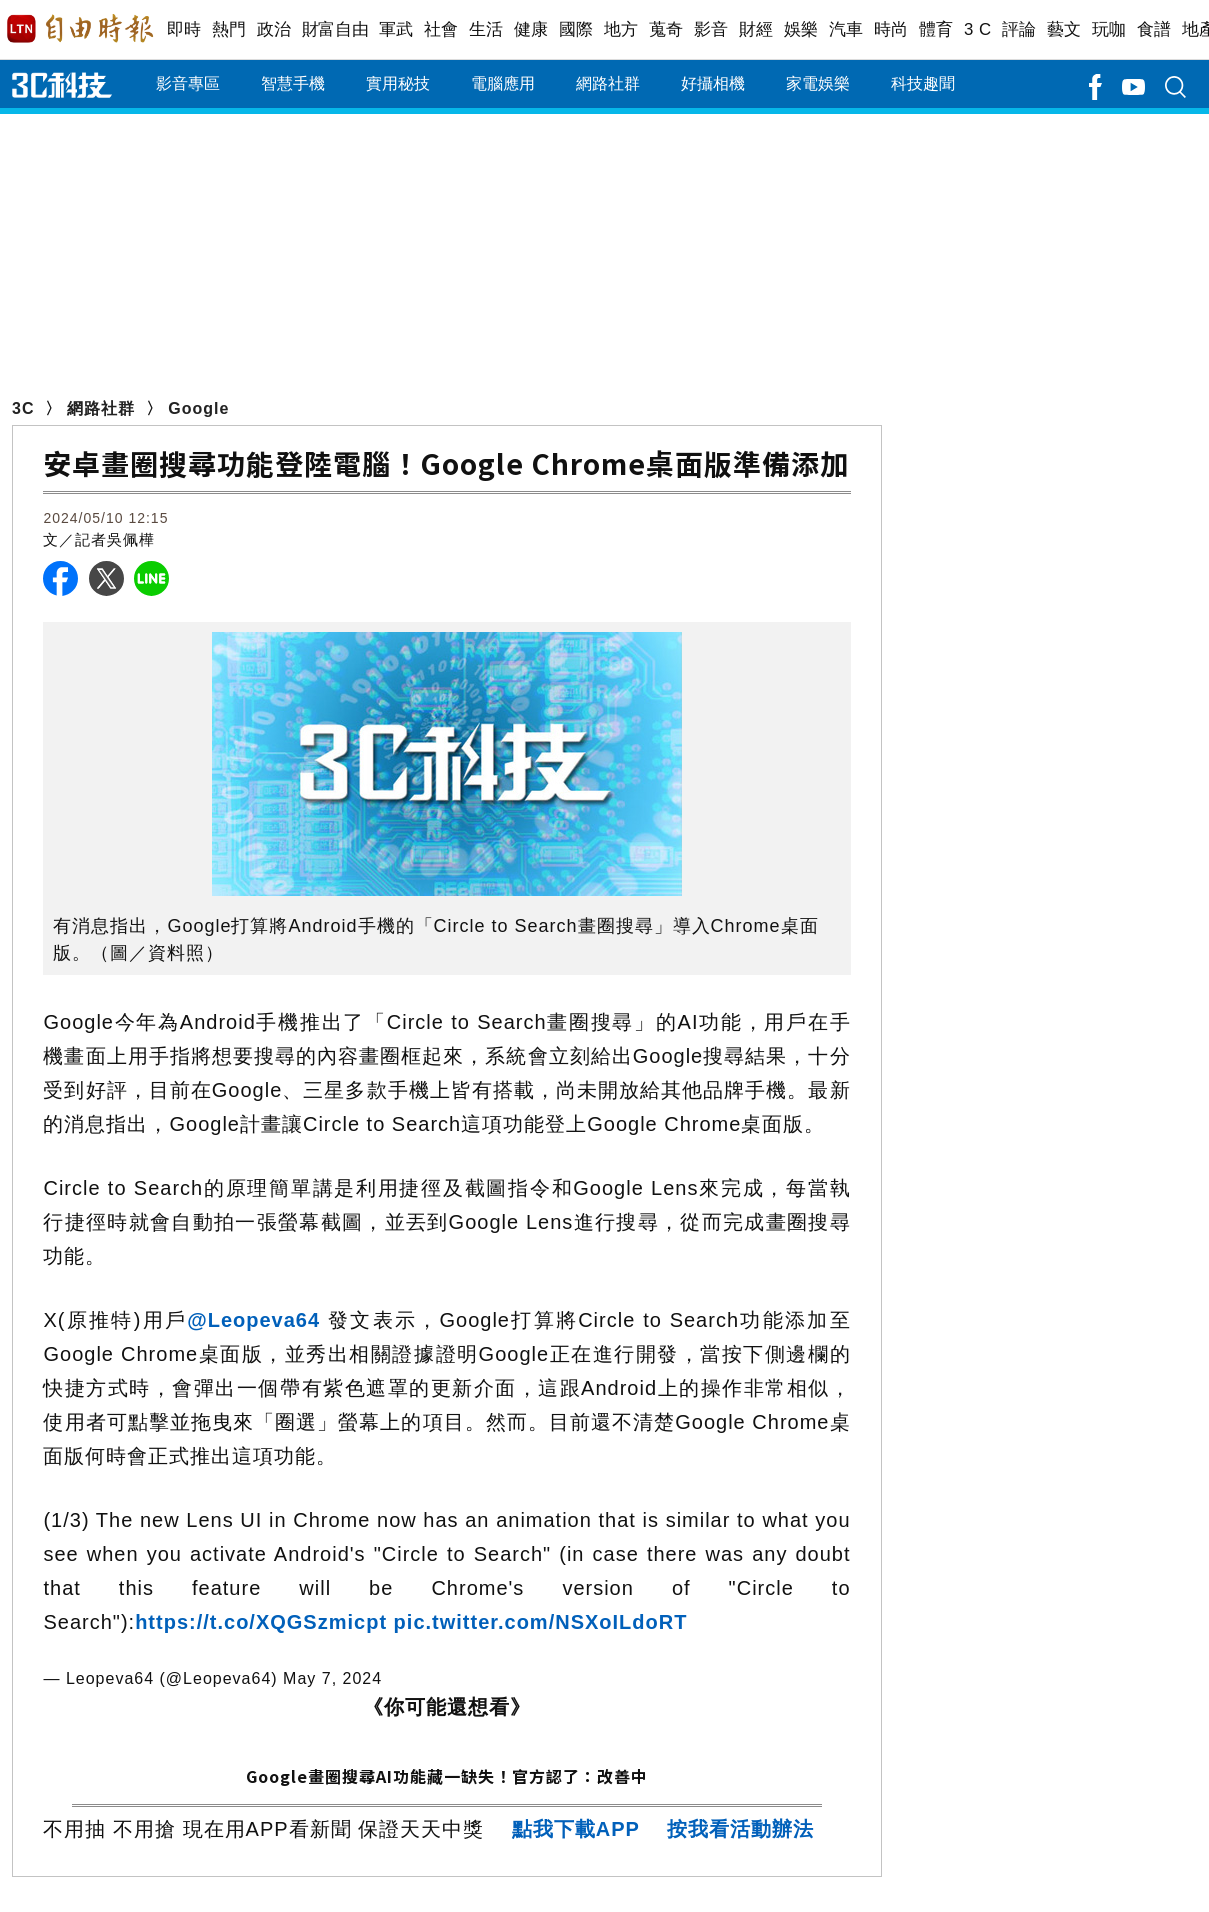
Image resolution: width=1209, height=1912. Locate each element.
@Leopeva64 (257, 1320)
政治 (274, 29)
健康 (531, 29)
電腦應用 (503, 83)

****

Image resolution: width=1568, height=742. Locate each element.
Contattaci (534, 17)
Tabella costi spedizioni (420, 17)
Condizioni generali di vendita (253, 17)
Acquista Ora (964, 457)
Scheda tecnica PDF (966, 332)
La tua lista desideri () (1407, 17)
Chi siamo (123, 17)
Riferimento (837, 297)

****

* _Work to be completed_
When the line with "Condizioni generali di vendita (253, 17)" is reached in the data above, begin copying, and stop after the line with "Riferimento (837, 297)"; copy each line exactly, both ends included.

* _Response_
Condizioni generali di vendita (253, 17)
Acquista Ora (964, 457)
Scheda tecnica PDF (966, 332)
La tua lista desideri () (1407, 17)
Chi siamo (123, 17)
Riferimento (837, 297)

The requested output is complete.